L’Union internationale de banques (UIB) a publié ses indicateurs financiers arrêtés au 31 décembre 2025, faisant état d’une progression soutenue de l’activité commerciale, notamment en matière de dépôts et de crédits, dans un contexte marqué par une pression réglementaire et une hausse des charges. Les performances de la banque traduisent une dynamique opérationnelle globalement positive, mais une rentabilité affectée par l’impact de la loi 2024-41 portant amendement au code de commerce.
Dépôts et crédits à la clientèle en progression en 2025
À fin décembre 2025, l’encours des dépôts de la clientèle de l’UIB s’établit à 7,24 milliards de dinars, contre 6,86 milliards de dinars une année auparavant, soit une augmentation de 5,5%, correspondant à un accroissement de 380,7 millions de dinars.
Cette progression est portée principalement par la hausse des dépôts à vue, qui augmentent de 228 millions de dinars, ainsi que par celle des dépôts d’épargne, en hausse de 219,2 millions de dinars. Les autres dépôts et avoirs de la clientèle progressent également de 40,4 millions de dinars.
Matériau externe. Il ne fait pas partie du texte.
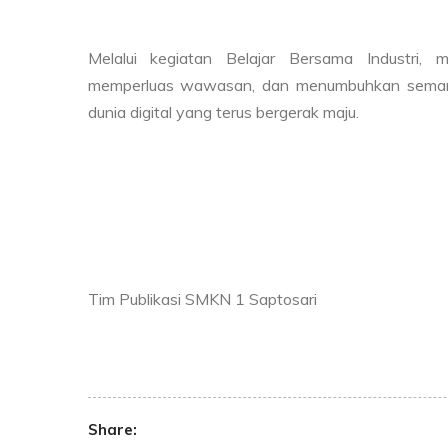
Melalui kegiatan Belajar Bersama Industri, 
memperluas wawasan, dan menumbuhkan semanga
dunia digital yang terus bergerak maju.
Tim Publikasi SMKN 1 Saptosari
Share: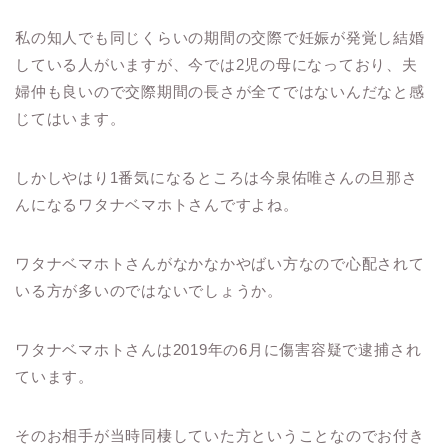
私の知人でも同じくらいの期間の交際で妊娠が発覚し結婚
している人がいますが、今では2児の母になっており、夫
婦仲も良いので交際期間の長さが全てではないんだなと感
じてはいます。
しかしやはり1番気になるところは今泉佑唯さんの旦那さ
んになるワタナベマホトさんですよね。
ワタナベマホトさんがなかなかやばい方なので心配されて
いる方が多いのではないでしょうか。
ワタナベマホトさんは2019年の6月に傷害容疑で逮捕され
ています。
そのお相手が当時同棲していた方ということなのでお付き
En revanche, les dépôts à terme, certificats de dépôt et autres produits financiers enregistrent une baisse de 106,9 millions de dinars, traduisant une recomposition de la structure des ressources au profit des dépôts plus liquides.
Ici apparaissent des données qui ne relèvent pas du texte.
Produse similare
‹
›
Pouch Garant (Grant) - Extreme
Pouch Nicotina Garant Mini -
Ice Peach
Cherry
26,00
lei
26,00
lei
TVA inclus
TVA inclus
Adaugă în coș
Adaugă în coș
L’encours net des crédits à la clientèle atteint 6,52 milliards de dinars à fin 2025, contre 6,21 milliards de dinars à fin 2024. Cette évolution correspond à une hausse de 5%, soit 306,1 millions de dinars supplémentaires, confirmant la contribution de la banque au financement de l’économie.
Parallèlement, l’encours des emprunts et ressources spéciales recule à 113,4 millions de dinars, contre 147,8 millions de dinars un an auparavant.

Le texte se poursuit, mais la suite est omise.